Dataset entries:
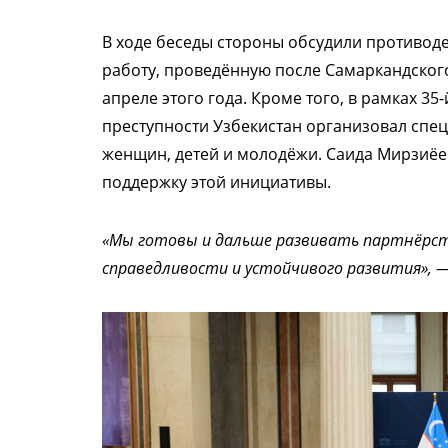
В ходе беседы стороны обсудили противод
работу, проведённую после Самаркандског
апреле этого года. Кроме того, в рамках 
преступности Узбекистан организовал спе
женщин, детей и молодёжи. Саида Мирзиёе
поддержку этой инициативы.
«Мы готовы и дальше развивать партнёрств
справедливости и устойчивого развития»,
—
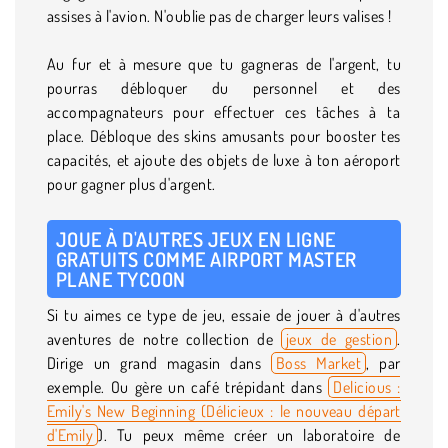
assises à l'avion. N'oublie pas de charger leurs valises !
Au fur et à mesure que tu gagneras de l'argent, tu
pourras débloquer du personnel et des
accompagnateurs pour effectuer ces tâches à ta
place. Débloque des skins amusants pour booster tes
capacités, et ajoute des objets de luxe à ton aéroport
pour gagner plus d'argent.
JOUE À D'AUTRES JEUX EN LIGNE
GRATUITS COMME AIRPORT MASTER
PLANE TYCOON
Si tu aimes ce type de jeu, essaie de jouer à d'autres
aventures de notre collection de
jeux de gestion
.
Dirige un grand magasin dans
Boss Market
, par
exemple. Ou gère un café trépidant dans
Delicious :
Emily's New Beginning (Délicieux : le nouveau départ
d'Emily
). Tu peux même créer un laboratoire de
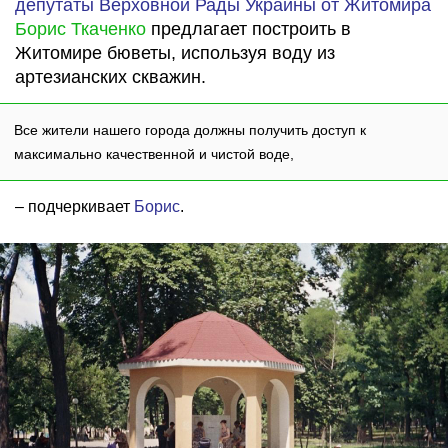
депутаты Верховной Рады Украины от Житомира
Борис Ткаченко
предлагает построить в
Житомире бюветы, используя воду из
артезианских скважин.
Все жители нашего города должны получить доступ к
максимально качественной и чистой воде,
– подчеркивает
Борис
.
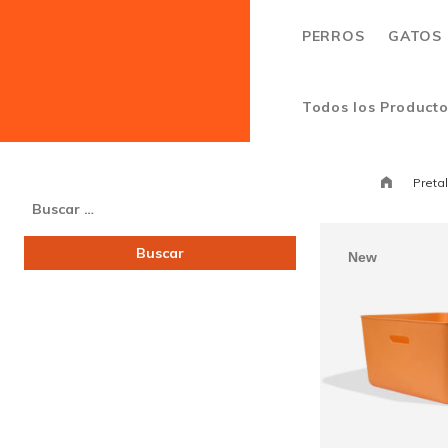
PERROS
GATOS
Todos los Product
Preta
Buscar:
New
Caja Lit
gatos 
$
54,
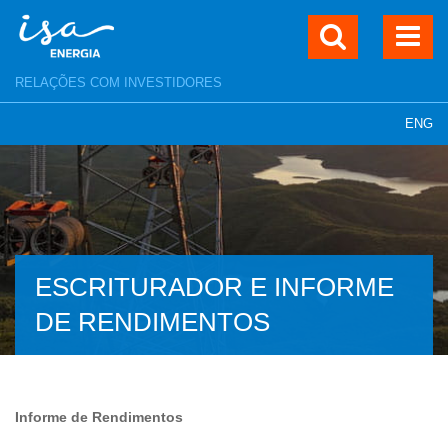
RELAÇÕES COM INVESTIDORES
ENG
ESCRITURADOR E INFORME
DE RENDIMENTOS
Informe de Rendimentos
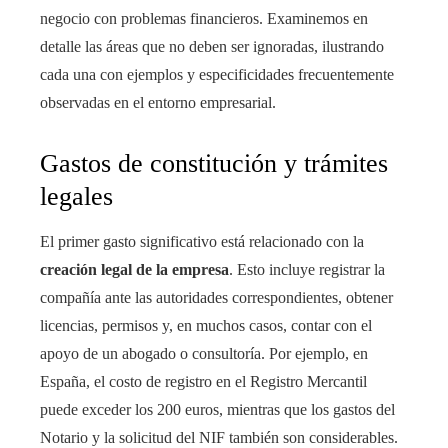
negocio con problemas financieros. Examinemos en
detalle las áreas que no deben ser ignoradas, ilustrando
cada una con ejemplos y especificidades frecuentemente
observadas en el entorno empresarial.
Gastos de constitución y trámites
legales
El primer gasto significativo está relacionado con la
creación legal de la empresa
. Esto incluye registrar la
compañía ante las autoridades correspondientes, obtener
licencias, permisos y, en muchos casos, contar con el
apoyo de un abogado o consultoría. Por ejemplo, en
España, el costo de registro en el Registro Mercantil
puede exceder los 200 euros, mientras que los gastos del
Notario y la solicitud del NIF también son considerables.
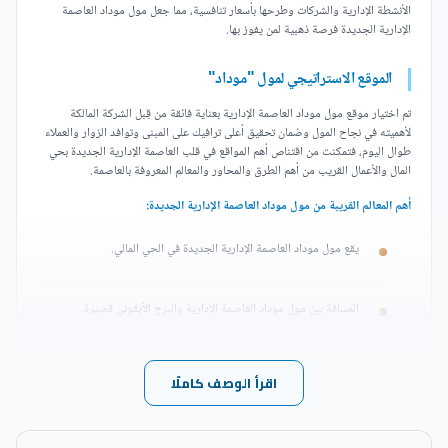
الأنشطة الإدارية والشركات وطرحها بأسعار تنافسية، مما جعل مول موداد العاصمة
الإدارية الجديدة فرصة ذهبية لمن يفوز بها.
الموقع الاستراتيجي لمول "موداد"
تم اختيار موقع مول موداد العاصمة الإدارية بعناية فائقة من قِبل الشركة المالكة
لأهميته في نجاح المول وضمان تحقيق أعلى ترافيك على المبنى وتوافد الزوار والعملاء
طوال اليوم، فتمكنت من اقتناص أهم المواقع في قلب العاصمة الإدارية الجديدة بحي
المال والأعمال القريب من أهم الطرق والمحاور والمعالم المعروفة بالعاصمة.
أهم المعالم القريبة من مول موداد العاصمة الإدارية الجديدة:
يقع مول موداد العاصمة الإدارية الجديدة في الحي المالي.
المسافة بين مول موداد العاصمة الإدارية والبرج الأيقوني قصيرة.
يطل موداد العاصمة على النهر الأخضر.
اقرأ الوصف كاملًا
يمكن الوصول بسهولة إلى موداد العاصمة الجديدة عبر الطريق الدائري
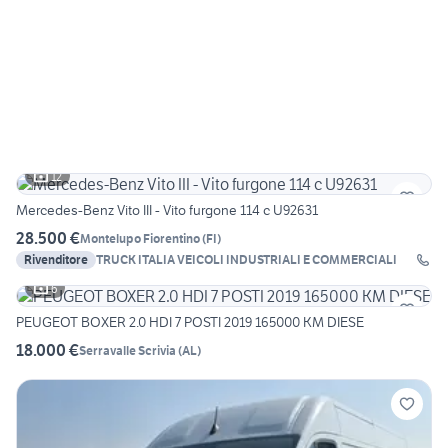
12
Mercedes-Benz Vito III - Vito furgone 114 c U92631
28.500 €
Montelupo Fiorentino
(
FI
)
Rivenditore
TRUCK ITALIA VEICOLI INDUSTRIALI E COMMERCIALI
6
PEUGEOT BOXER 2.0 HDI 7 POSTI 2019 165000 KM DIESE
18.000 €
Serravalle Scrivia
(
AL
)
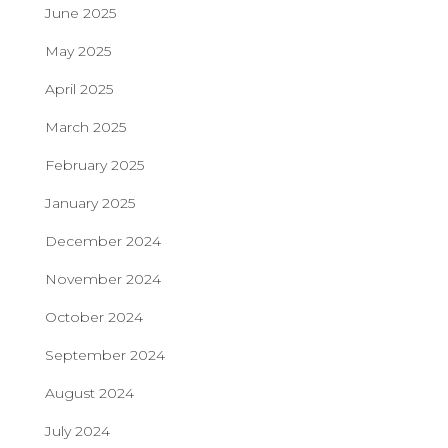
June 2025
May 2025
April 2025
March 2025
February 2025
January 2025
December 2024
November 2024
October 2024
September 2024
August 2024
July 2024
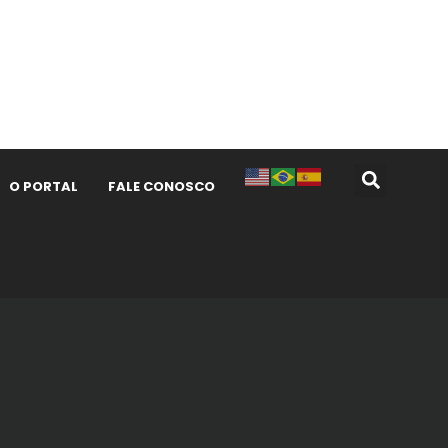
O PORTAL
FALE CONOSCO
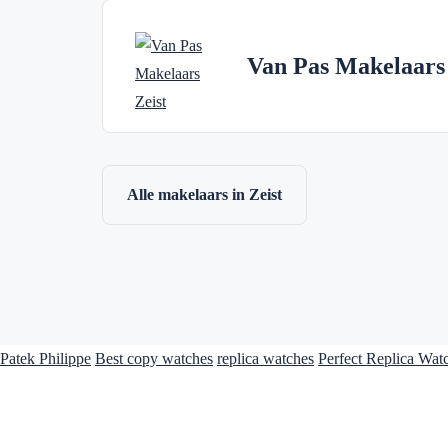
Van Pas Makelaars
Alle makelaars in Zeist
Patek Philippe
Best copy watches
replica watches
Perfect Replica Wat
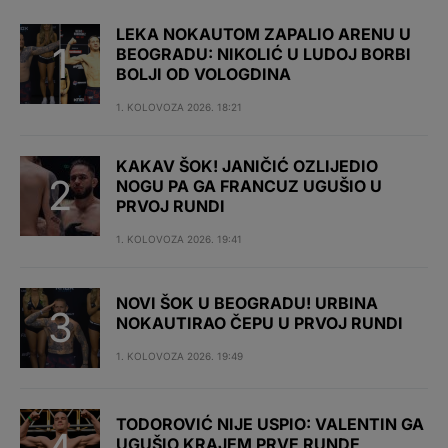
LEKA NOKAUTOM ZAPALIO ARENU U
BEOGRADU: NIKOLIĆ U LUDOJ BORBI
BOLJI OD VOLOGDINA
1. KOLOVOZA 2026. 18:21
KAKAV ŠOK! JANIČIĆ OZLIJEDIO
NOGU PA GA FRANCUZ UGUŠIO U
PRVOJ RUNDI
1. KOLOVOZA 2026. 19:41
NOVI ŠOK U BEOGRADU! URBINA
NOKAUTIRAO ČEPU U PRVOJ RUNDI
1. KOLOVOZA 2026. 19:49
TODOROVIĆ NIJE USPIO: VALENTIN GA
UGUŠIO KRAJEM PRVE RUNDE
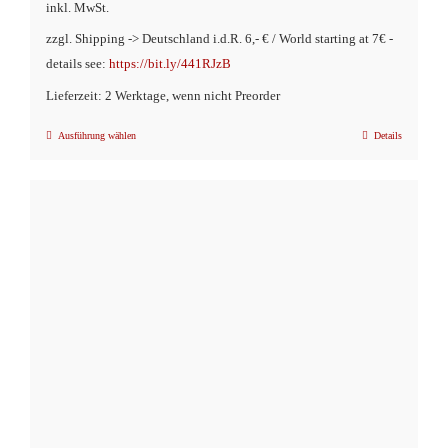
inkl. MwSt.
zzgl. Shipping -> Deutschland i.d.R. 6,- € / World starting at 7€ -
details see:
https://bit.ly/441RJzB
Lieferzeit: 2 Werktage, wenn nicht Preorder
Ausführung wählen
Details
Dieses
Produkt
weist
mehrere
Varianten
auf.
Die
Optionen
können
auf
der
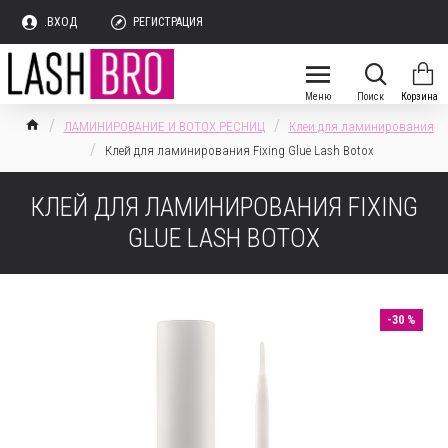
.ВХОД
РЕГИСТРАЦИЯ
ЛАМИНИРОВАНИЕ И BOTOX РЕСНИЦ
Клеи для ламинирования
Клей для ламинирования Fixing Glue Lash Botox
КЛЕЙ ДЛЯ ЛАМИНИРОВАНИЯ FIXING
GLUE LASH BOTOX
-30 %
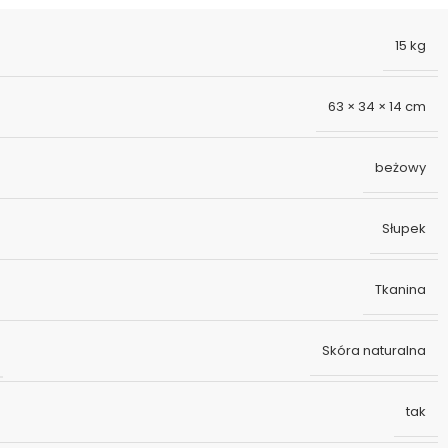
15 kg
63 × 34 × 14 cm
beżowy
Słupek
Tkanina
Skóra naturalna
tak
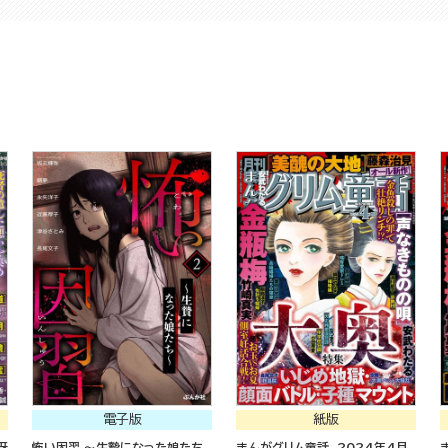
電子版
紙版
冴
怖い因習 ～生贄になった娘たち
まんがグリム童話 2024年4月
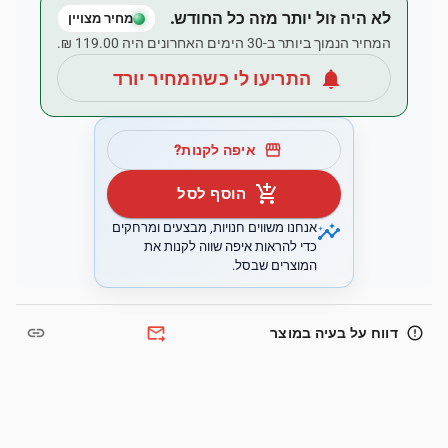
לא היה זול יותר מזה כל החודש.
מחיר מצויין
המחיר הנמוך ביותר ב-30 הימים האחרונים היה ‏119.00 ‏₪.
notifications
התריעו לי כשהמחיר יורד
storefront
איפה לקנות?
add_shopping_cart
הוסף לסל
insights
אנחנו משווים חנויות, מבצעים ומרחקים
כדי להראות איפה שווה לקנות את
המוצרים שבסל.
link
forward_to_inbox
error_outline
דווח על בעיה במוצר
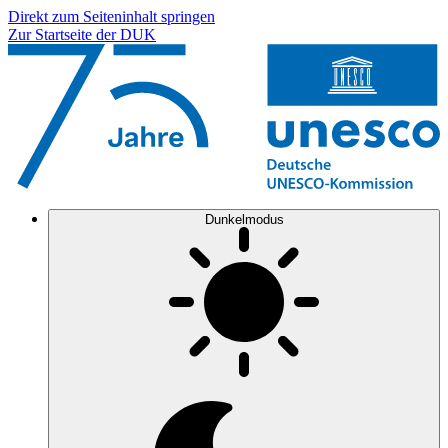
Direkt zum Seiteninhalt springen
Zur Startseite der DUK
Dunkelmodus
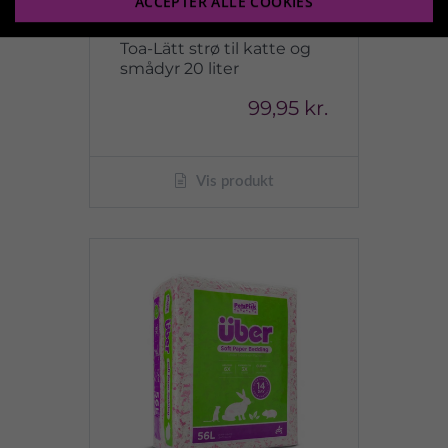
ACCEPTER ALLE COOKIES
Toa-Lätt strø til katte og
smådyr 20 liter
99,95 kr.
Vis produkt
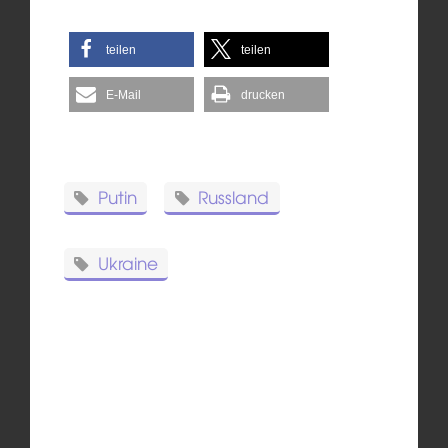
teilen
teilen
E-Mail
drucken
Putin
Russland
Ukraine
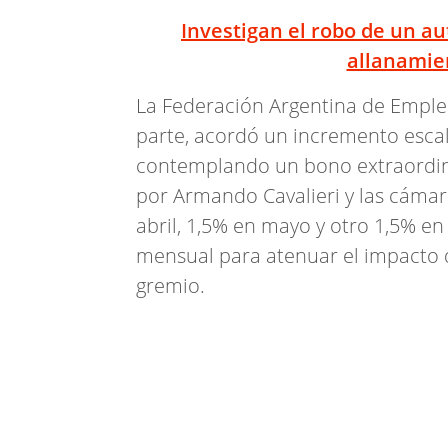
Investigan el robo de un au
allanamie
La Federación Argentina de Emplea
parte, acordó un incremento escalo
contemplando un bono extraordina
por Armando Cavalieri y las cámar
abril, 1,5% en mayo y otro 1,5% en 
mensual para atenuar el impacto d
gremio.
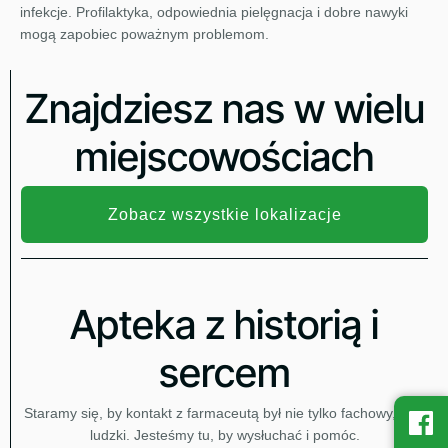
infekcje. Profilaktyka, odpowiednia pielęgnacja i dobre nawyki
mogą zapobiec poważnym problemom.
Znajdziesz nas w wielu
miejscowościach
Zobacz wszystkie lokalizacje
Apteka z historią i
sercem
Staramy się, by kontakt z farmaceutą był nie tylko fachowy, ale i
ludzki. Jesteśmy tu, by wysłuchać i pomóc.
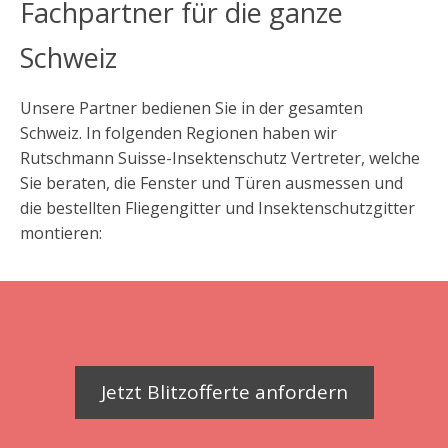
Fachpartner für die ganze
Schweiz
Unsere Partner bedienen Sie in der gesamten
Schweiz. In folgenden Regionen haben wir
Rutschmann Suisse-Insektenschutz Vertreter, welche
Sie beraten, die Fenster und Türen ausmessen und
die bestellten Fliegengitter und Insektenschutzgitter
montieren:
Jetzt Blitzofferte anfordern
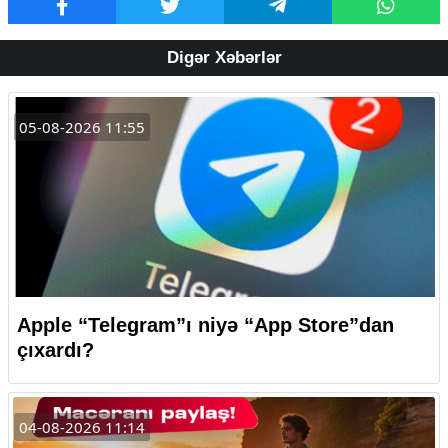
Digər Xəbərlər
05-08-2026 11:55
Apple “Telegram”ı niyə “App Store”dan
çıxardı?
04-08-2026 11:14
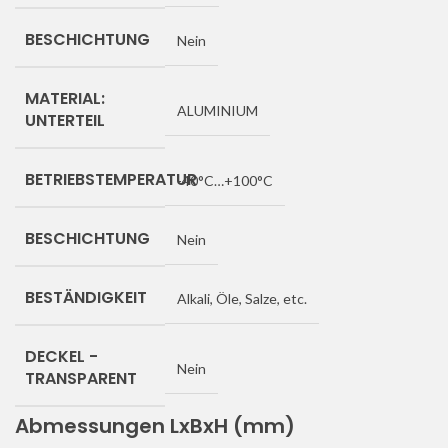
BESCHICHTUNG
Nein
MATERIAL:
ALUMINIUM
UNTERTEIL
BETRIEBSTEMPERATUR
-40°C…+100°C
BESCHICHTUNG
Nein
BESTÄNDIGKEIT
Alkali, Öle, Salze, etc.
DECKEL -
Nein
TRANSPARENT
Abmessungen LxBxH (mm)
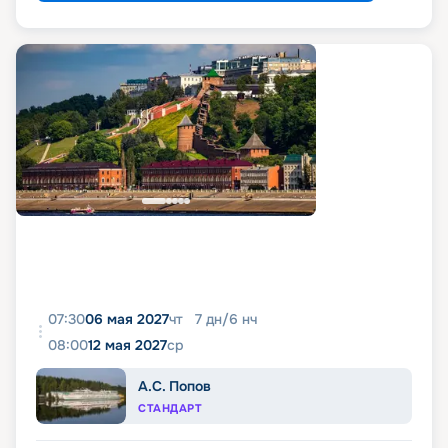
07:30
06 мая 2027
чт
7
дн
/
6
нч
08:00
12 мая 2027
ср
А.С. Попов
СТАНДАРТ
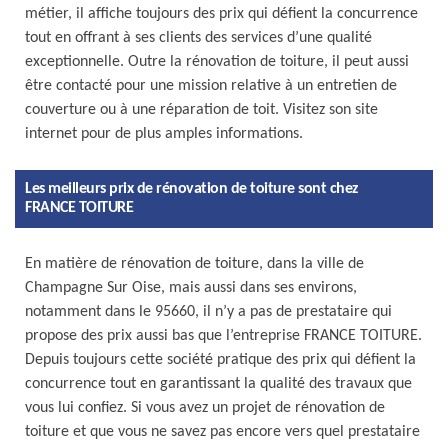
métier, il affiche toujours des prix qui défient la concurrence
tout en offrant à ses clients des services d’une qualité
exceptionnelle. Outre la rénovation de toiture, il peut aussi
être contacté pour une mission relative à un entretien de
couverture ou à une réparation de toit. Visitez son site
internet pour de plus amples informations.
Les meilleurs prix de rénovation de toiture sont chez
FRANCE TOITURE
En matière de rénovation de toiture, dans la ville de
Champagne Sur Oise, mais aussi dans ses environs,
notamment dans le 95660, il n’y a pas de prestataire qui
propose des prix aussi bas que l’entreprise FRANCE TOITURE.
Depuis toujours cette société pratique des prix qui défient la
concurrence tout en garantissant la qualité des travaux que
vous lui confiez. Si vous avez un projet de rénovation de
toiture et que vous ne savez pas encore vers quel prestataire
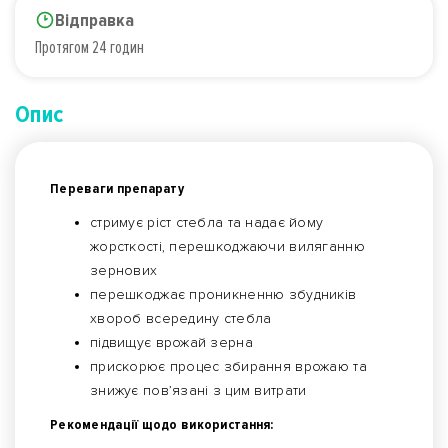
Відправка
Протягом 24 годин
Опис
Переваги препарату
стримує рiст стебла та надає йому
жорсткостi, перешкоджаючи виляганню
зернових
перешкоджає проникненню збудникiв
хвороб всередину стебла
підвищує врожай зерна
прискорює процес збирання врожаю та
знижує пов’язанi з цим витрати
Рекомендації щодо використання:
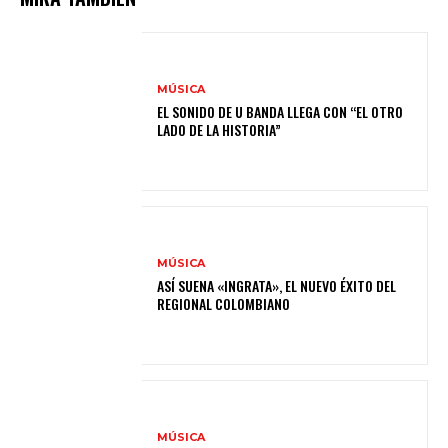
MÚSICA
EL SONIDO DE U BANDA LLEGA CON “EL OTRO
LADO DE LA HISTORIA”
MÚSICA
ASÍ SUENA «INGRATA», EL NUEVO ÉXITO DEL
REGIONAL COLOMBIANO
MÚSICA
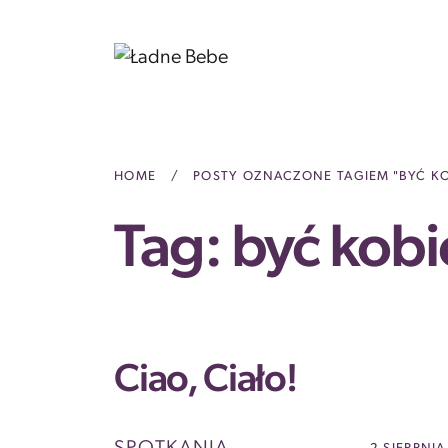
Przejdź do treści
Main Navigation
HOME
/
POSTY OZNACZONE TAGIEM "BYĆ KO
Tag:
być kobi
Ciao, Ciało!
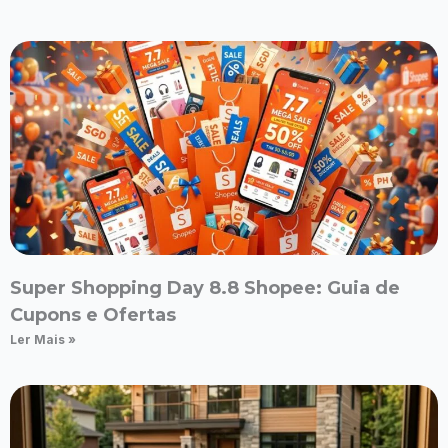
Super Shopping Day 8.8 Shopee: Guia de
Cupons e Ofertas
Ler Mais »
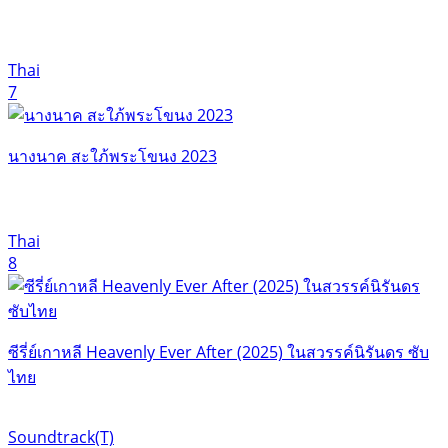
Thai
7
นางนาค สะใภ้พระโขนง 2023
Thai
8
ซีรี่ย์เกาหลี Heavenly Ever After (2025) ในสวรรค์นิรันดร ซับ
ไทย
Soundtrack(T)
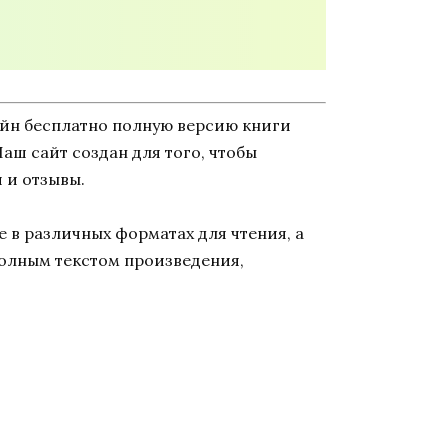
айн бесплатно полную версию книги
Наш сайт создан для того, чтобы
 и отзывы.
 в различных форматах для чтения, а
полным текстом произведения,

#### [PROBLEM DESCRIPTION]
Give back the exact lines above, running from the one that has "Toa-Lätt strø til katte og" through the one that has "05-08-2026 11:55", with nothing added and no pictures.

#### [ANSWER SECTION]
Toa-Lätt strø til katte og
smådyr 20 liter
99,95 kr.
Vis produkt
teilen
teilen
E-Mail
drucken
Putin
Russland
Ukraine
Investigan el robo de un au
allanamie
La Federación Argentina de Emplea
parte, acordó un incremento escalo
contemplando un bono extraordina
por Armando Cavalieri y las cámar
abril, 1,5% en mayo y otro 1,5% en 
mensual para atenuar el impacto d
gremio.
infekcje. Profilaktyka, odpowiednia pielęgnacja i dobre nawyki
mogą zapobiec poważnym problemom.
Znajdziesz nas w wielu
miejscowościach
Zobacz wszystkie lokalizacje
Apteka z historią i
sercem
Staramy się, by kontakt z farmaceutą był nie tylko fachowy, ale i
ludzki. Jesteśmy tu, by wysłuchać i pomóc.
Fachpartner für die ganze
Schweiz
Unsere Partner bedienen Sie in der gesamten
Schweiz. In folgenden Regionen haben wir
Rutschmann Suisse-Insektenschutz Vertreter, welche
Sie beraten, die Fenster und Türen ausmessen und
die bestellten Fliegengitter und Insektenschutzgitter
montieren:
Jetzt Blitzofferte anfordern
Digər Xəbərlər
05-08-2026 11:55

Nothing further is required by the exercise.